Le chœur de chambre Les Éléments montre une grande imprégnation du répertoire italien avec sa souplesse dans la caractérisation des sentiments musicaux. Les solistes offrent une fusion des affects pendant leur exécution, surtout lors des duos et pièces d’ensemble.
La soprano Cécile Dibon-Lafarge dotée d’une voix claire et agile déploie son habileté dans les phrasés, mais le souffle est un peu heurté par l'agilité. Julia Wischniewski soutient le dramatisme des opus par son souffle ample et chaud aussi sûr que sa prononciation italienne. La voix est lyrique, agile, mais l'incarnation en retrait limite l'interaction avec le public. La mezzo-soprano Corinne Bahuaud interprète avec facilité les ornementations vivaldiennes autant que le legato (lié). La chaleur est là aussi au service de la riche articulation.

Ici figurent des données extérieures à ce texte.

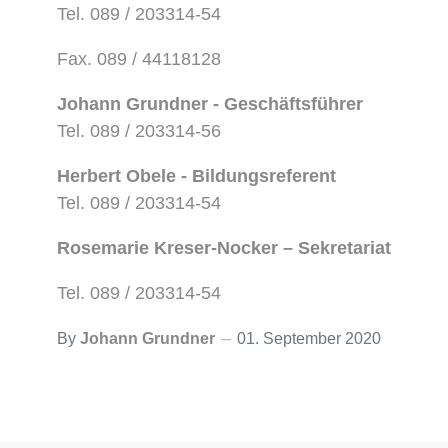
Tel. 089 / 203314-54
Fax. 089 / 44118128
Johann Grundner - Geschäftsführer
Tel. 089 / 203314-56
Herbert Obele - Bildungsreferent
Tel. 089 / 203314-54
Rosemarie Kreser-Nocker – Sekretariat
Tel. 089 / 203314-54
By
Johann Grundner
01. September 2020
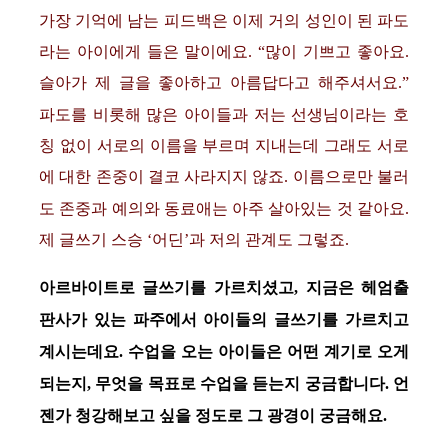
가장 기억에 남는 피드백은 이제 거의 성인이 된 파도
라는 아이에게 들은 말이에요. “많이 기쁘고 좋아요.
슬아가 제 글을 좋아하고 아름답다고 해주셔서요.”
파도를 비롯해 많은 아이들과 저는 선생님이라는 호
칭 없이 서로의 이름을 부르며 지내는데 그래도 서로
에 대한 존중이 결코 사라지지 않죠. 이름으로만 불러
도 존중과 예의와 동료애는 아주 살아있는 것 같아요.
제 글쓰기 스승 ‘어딘’과 저의 관계도 그렇죠.
아르바이트로 글쓰기를 가르치셨고, 지금은 헤엄출
판사가 있는 파주에서 아이들의 글쓰기를 가르치고
계시는데요. 수업을 오는 아이들은 어떤 계기로 오게
되는지, 무엇을 목표로 수업을 듣는지 궁금합니다. 언
젠가 청강해보고 싶을 정도로 그 광경이 궁금해요.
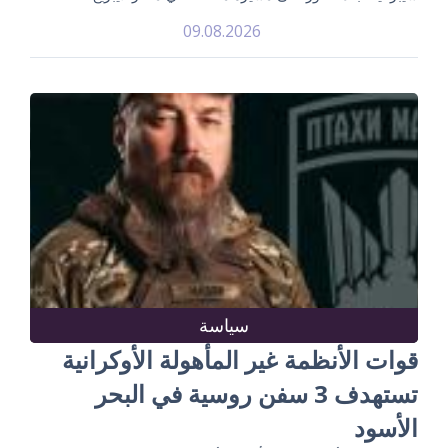
09.08.2026
سياسة
قوات الأنظمة غير المأهولة الأوكرانية
تستهدف 3 سفن روسية في البحر
الأسود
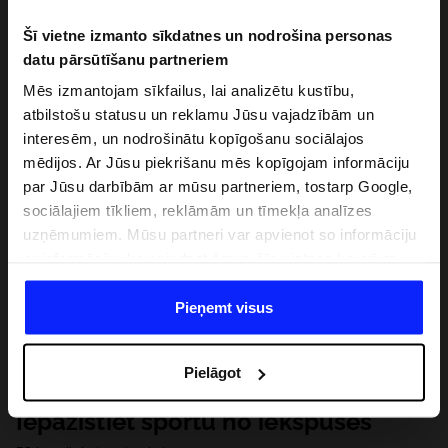
Šī vietne izmanto sīkdatnes un nodrošina personas
datu pārsūtīšanu partneriem
Mēs izmantojam sīkfailus, lai analizētu kustību,
atbilstošu statusu un reklamu Jūsu vajadzībām un
interesēm, un nodrošinātu kopīgošanu sociālajos
mēdijos. Ar Jūsu piekrišanu mēs kopīgojam informāciju
par Jūsu darbībām ar mūsu partneriem, tostarp Google,
sociālajiem tīkliem, reklāmām un tīmekļa analīzes
uzņēmumiem. Mūsu partneri var apvienot so informāciju
ar informāciju, ko sniedzat ārpus šīs vietnes,ka arī ar
datiem, ko viņi iegūst, izmantojot viņu pakalpojumus. Ar
Jūsu atļauju, mēs varam pārsūtīt Jūsu personas datus
Pieņemt visus
saviem partneriem, lai uzlabotu veidu, kadā tiek rādīta
tiešsaites reklāma, veiktu analītisko izpēti, pielāgotu
Pielāgot
saturu un uzlabotu mūsu partneru piedāvātos risinajumus
( piem. socialos tīklus). Detalizētu informāciju var atrast
Iepazīstiet sportu no iekšpuses
mūsu Privātuma politikā un sadaļā "Detaļas".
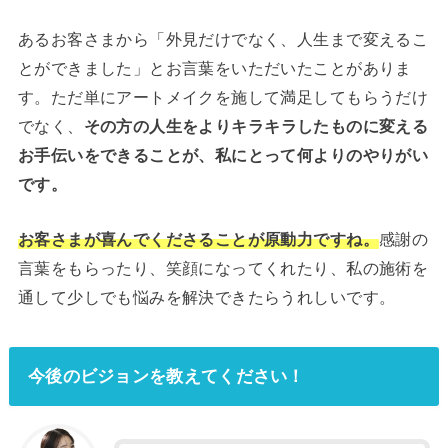
あるお客さまから「外見だけでなく、人生まで変えるこ
とができました」とお言葉をいただいたことがありま
す。ただ単にアートメイクを施して満足してもらうだけ
でなく、
その方の人生をよりキラキラしたものに変える
お手伝いをできることが、私にとって何よりのやりがい
です。
お客さまが喜んでくださることが原動力ですね。
感謝の
言葉をもらったり、笑顔になってくれたり、私の施術を
通して少しでも悩みを解決できたらうれしいです。
今後のビジョンを教えてください！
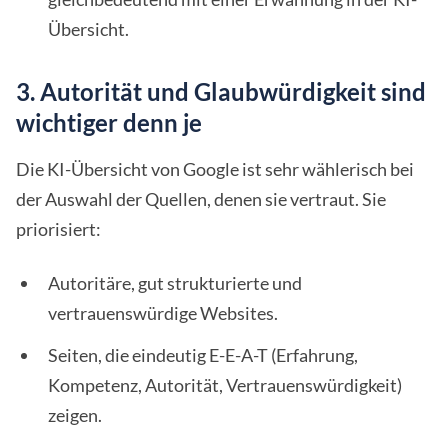
Übersicht.
3. Autorität und Glaubwürdigkeit sind
wichtiger denn je
Die KI-Übersicht von Google ist sehr wählerisch bei
der Auswahl der Quellen, denen sie vertraut. Sie
priorisiert:
Autoritäre, gut strukturierte und
vertrauenswürdige Websites.
Seiten, die eindeutig E-E-A-T (Erfahrung,
Kompetenz, Autorität, Vertrauenswürdigkeit)
zeigen.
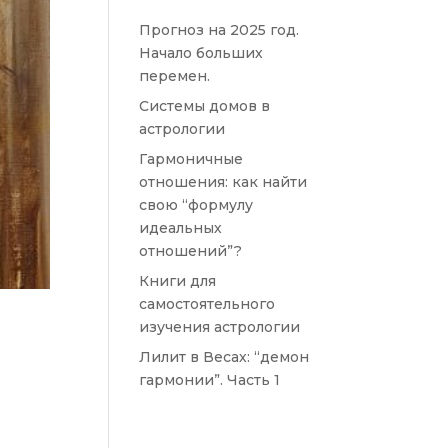
Прогноз на 2025 год.
Начало больших
перемен.
Системы домов в
астрологии
Гармоничные
отношения: как найти
свою “формулу
идеальных
отношений”?
Книги для
самостоятельного
изучения астрологии
Лилит в Весах: “демон
гармонии”. Часть 1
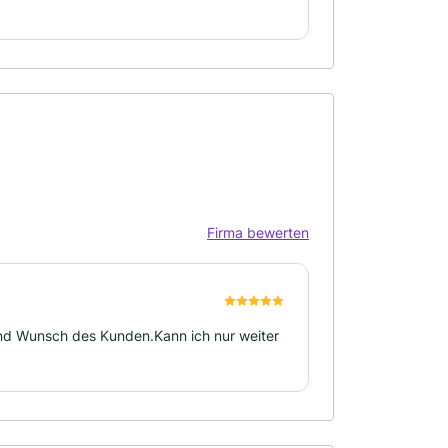
Firma bewerten
und Wunsch des Kunden.Kann ich nur weiter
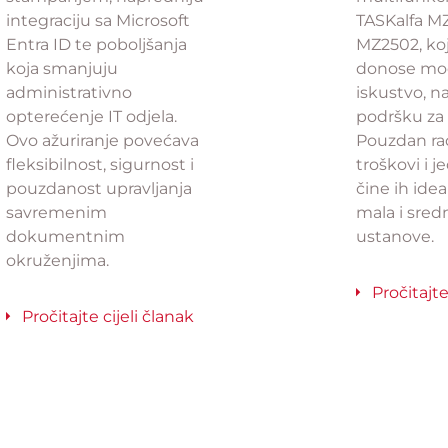
integraciju sa Microsoft
TASKalfa MZ
Entra ID te poboljšanja
MZ2502, koj
koja smanjuju
donose mod
administrativno
iskustvo, n
opterećenje IT odjela.
podršku za 
Ovo ažuriranje povećava
Pouzdan rad
fleksibilnost, sigurnost i
troškovi i 
pouzdanost upravljanja
čine ih ide
savremenim
mala i sred
dokumentnim
ustanove.
okruženjima.
Pročitajte
Pročitajte cijeli članak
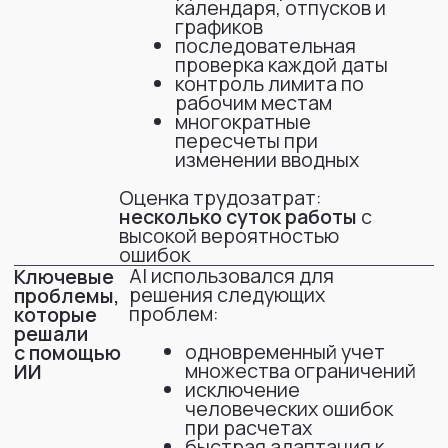
где задача
математически
неразрешима
Получить корректный,
Цель
согласованный и готовый
к использованию график
посещения офиса:
без конфликтов
с учетом всех
ограничений
в формате, пригодном
для передачи
руководству
и сотрудникам
Что имели на входе
список сотрудников
период планирования
файл с отпусками
дополнительные уточнения
по отсутствиям
ограничения по вместимости
(≤2 человека)
правила посещения (3 раза / 1 раз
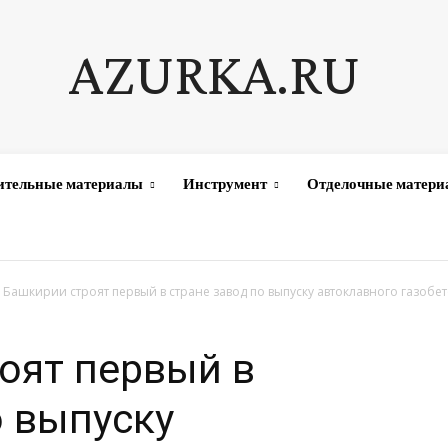
AZURKA.RU
ительные материалы
Инструмент
Отделочные матер
 Башкирии строят первый в стране завод по выпуску автоклавного газобе
оят первый в
о выпуску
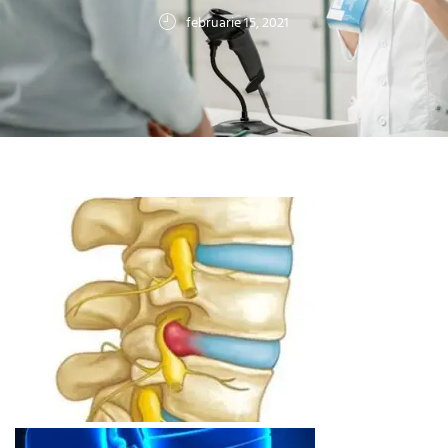
februarie 15, 2021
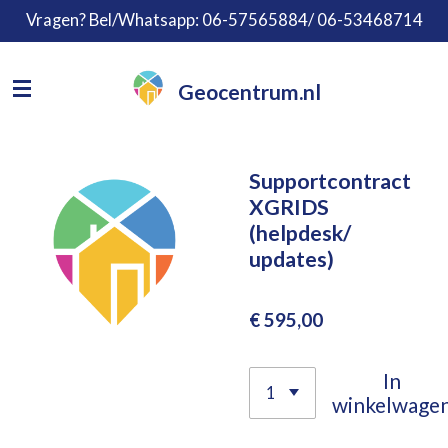
Vragen? Bel/Whatsapp: 06-57565884/ 06-53468714
Ga
direct
naar
Geocentrum.nl
de
hoofdinhoud
Supportcontract
XGRIDS
(helpdesk/
updates)
€ 595,00
In
winkelwage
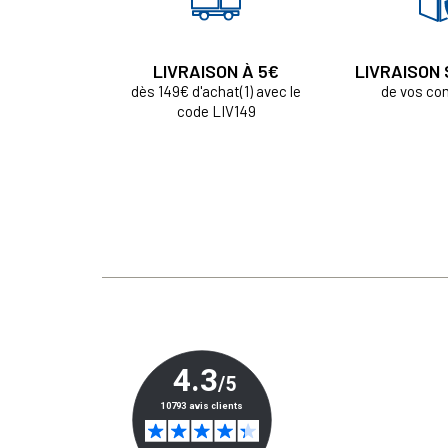
LIVRAISON À 5€
LIVRAISON
dès 149€ d'achat(1) avec le
de vos c
code LIV149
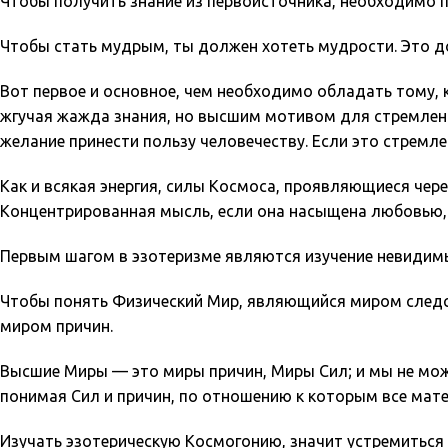
Чтобы получить знание из первоисточника, необходимо 
Чтобы стать мудрым, ты должен хотеть мудрости. Это 
Вот первое и основное, чем необходимо обладать тому,
жгучая жажда знания, но высшим мотивом для стремлен
желание принести пользу человечеству. Если это стремл
Как и всякая энергия, силы Космоса, проявляющиеся чер
Концентрированная мысль, если она насыщена любовью, 
Первым шагом в эзотеризме являются изучение невидим
Чтобы понять Физический Мир, являющийся миром следс
миром причин.
Высшие Миры — это миры причин, Миры Сил; и мы не може
понимая Сил и причин, по отношению к которым все мат
Изучать эзотерическую Космогонию, значит устремиться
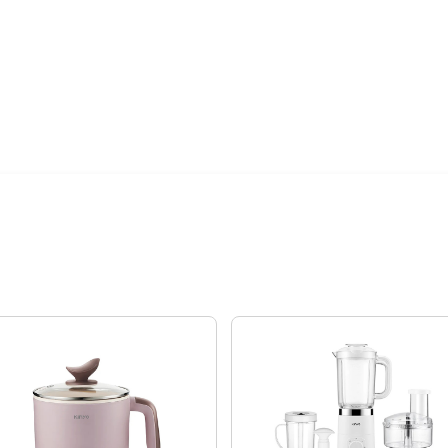
24期
$338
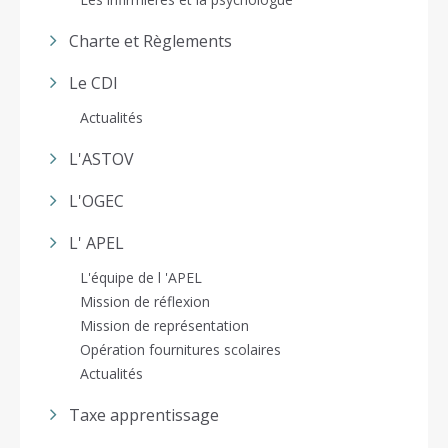
Charte et Règlements
Le CDI
Actualités
L'ASTOV
L'OGEC
L' APEL
L'équipe de l 'APEL
Mission de réflexion
Mission de représentation
Opération fournitures scolaires
Actualités
Taxe apprentissage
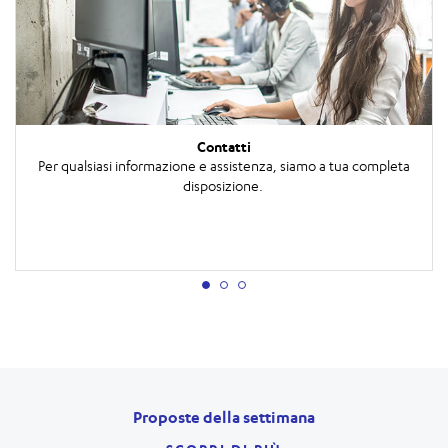
Contatti
Per qualsiasi informazione e assistenza, siamo a tua completa
disposizione.
Proposte della settimana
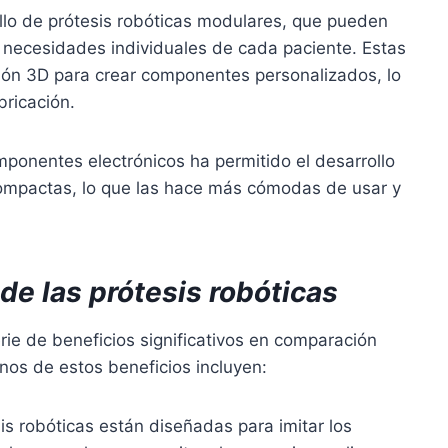
llo de prótesis robóticas modulares, que pueden
 necesidades individuales de cada paciente. Estas
esión 3D para crear componentes personalizados, lo
bricación.
mponentes electrónicos ha permitido el desarrollo
compactas, lo que las hace más cómodas de usar y
de las prótesis robóticas
rie de beneficios significativos en comparación
nos de estos beneficios incluyen:
is robóticas están diseñadas para imitar los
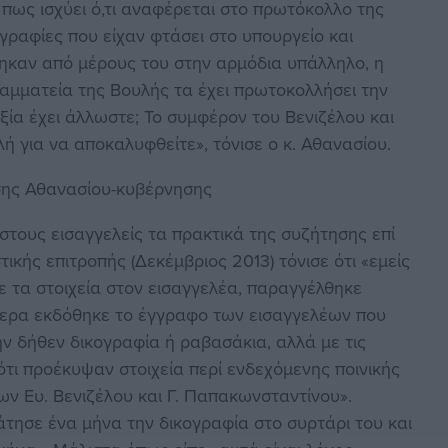
 πως ισχύει ό,τι αναφέρεται στο πρωτόκολλο της
ογραφίες που είχαν φτάσει στο υπουργείο και
ηκαν από μέρους του στην αρμόδια υπάλληλο, η
ραμματεία της Βουλής τα έχει πρωτοκολλήσει την
ι αξία έχει άλλωστε; Το συμφέρον του Βενιζέλου και
λή για να αποκαλυφθείτε», τόνισε ο κ. Αθανασίου.
σης Αθανασίου-κυβέρνησης
στους εισαγγελείς τα πρακτικά της συζήτησης επί
κής επιτροπής (Δεκέμβριος 2013) τόνισε ότι «εμείς
ε τα στοιχεία στον εισαγγελέα, παραγγέλθηκε
τερα εκδόθηκε το έγγραφο των εισαγγελέων που
την δήθεν δικογραφία ή ραβασάκια, αλλά με τις
ότι προέκυψαν στοιχεία περί ενδεχόμενης ποινικής
ν Ευ. Βενιζέλου και Γ. Παπακωνσταντίνου».
άτησε ένα μήνα την δικογραφία στο συρτάρι του και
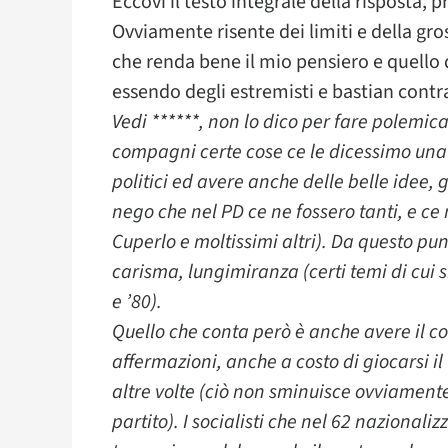
Eccovi il testo integrale della risposta,
Ovviamente risente dei limiti e della gr
che renda bene il mio pensiero e quello
essendo degli estremisti e bastian contra
Vedi ******, non lo dico per fare polemic
compagni certe cose ce le dicessimo una 
politici ed avere anche delle belle idee, 
nego che nel PD ce ne fossero tanti, e ce
Cuperlo e moltissimi altri). Da questo pun
carisma, lungimiranza (certi temi di cui si
e ’80).
Quello che conta però è anche avere il co
affermazioni, anche a costo di giocarsi il 
altre volte (ciò non sminuisce ovviament
partito). I socialisti che nel 62 nazionaliz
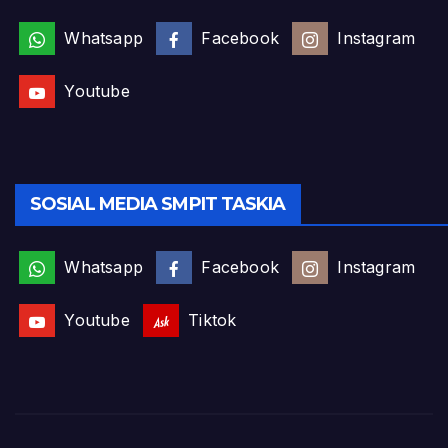
Whatsapp
Facebook
Instagram
Youtube
SOSIAL MEDIA SMPIT TASKIA
Whatsapp
Facebook
Instagram
Youtube
Tiktok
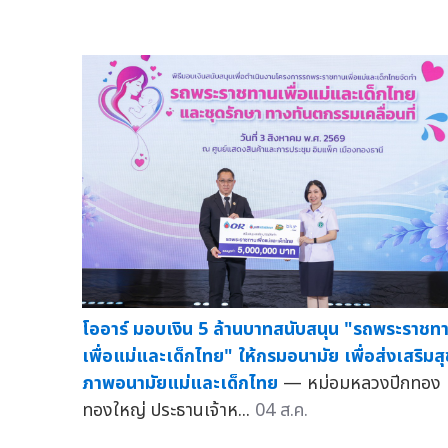
โออาร์ มอบเงิน 5 ล้านบาทสนับสนุน "รถพระราชท
เพื่อแม่และเด็กไทย" ให้กรมอนามัย เพื่อส่งเสริมสุ
ภาพอนามัยแม่และเด็กไทย
— หม่อมหลวงปีกทอง
ทองใหญ่ ประธานเจ้าห...
04 ส.ค.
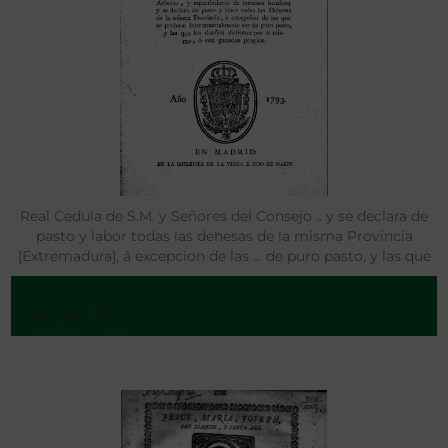
Real Cedula de S.M. y Señores del Consejo .. y se declara de
pasto y labor todas las dehesas de la misma Provincia
[Extremadura], á excepcion de las … de puro pasto, y las que
los dueños disfrutan ..
Madrid - 1793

Guilhem Terrail, contre-ténor, aborde ses arie (mélodies) avec une savante technique vocale, élégance et précision aussi bien en solo qu’en ensembles. La voix placée, perçante quand nécessaire assume de longs phrasés. Le ténor Olivier Coiffet possède une voix typique du "piglio tenorile" (voix de ténor dont émerge une sonorité éclatante). Son timbre tranché affine la précision du rythme comme du texte. Enfin, Romain Bockler, basse, possède une grande voix, ronde, chaleureuse et maîtrisée dans les graves comme dans les aigus. Sa souplesse vocale constitue le ciment harmonique des ensembles. Même dans cette langue latine, il sait prendre à témoin l'auditoire dans un effet expressif baroque.
L’Ensemble Concerto Soave montre sa maîtrise technique du répertoire baroque italien, sa virtuosité comme sa modernité, notamment dans l’aisance singulière du violoniste Alessandro Ciccolini, l’intonation et le phrasé impeccables de son collège ainsi que le violoncelle varié de Cécile Vérolles.
Joël Suhubiette dirige dans l’allégresse les différentes émotions, y compris tristesse et prière, dont la puissance musicale, émotive et spirituelle, est approuvée par le public empathique dans de longs applaudissements.